I guess my concern about these arguments for gag straps or FFM is that they put more responsibility on these devices than they are really good for, and thus imply that solo CCR diving is fine as long as you have one of them. From the limited data out there, it seems that their main benefit is allowing for a buddy rescue, as in the Gempp paper. Not for these remote scenarios where a solo diver recovers from a significant neurological hit like LOC.

And, it depends on the type of gag strap. The Gempp paper specifically recommends a strap with a lip guard to minimize water ingress if the wearer becomes unconscious or has a grand mal seizure, which was the rationale used by Mitchell and Doolette (2018) in recommending either a full face mask or gag strap during in-water recompression. Straps that simply retain the mouthpiece in place do not meet this criteria.

Best regards,
DDM
 
This article, What Happens After A Lack of Oxygen to the Brain? mentions that it’ll take from 30 to 180 seconds for someone suffering from lack of oxygen to pass out. Let’s say conservatively it takes 3 minute delay response at the onset of hypoxia for someone to pass out. At ascent rate of 10m/min, one would ascent 30 m before passing out.
 
This article, What Happens After A Lack of Oxygen to the Brain? mentions that it’ll take from 30 to 180 seconds for someone suffering from lack of oxygen to pass out. Let’s say conservatively it takes 3 minute delay response at the onset of hypoxia for someone to pass out. At ascent rate of 10m/min, one would ascent 30 m before passing out.

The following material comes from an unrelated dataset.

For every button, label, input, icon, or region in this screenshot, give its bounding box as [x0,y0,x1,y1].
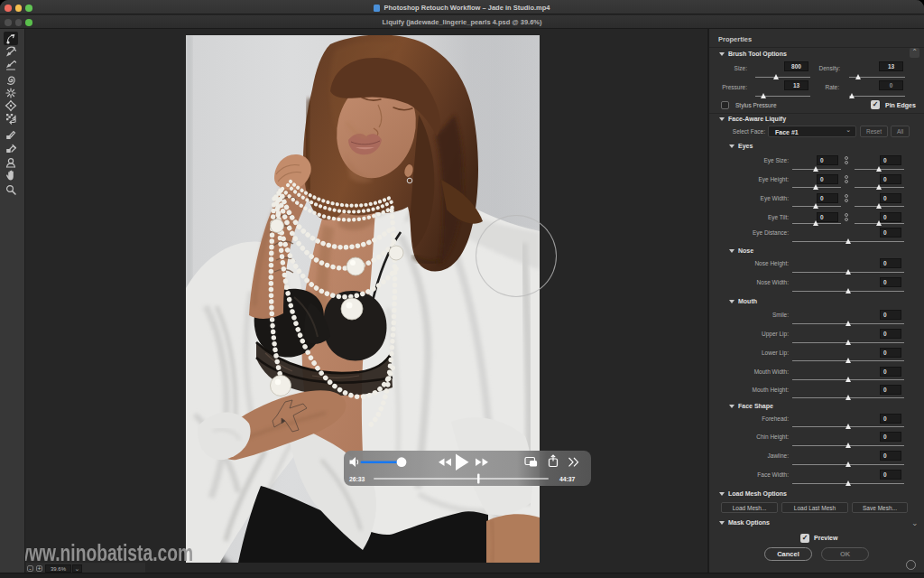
svg-text:44:37: 44:37 [559,476,576,482]
svg-text:26:33: 26:33 [349,476,365,482]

If you can recognize you are hypoxic.
Breathing need is controlled by CO2 buildup.
The scrubber should prevent CO2 build up unless there is a problem.
 
If you can recognize you are hypoxic.
Breathing need is controlled by CO2 buildup.
The scrubber should prevent CO2 build up unless there is a problem.

What I’m trying to say is that there would be a time delay response from physiological stress that one needs to account. If she was found at 80’ depth, the physiological stress could start at deeper depth. Some people can cope with the stress better and at higher tolerance than others, which could imply the onset of the stress could happen even at greater depth.
 
What I’m trying to say is that there would be a time delay response from physiological stress that one needs to account. If she was found at 80’ depth, the physiological stress could start at deeper depth. Some people can cope with the stress better and at higher tolerance than others, which could imply the onset of the stress could happen even at greater depth.

Similarly, time spent at high PO2 at depth lowers the threshold for ox tox later in the dive. So just because an event happened at 80 feet, that doesn't mean that what happened deeper than that was non-contributory.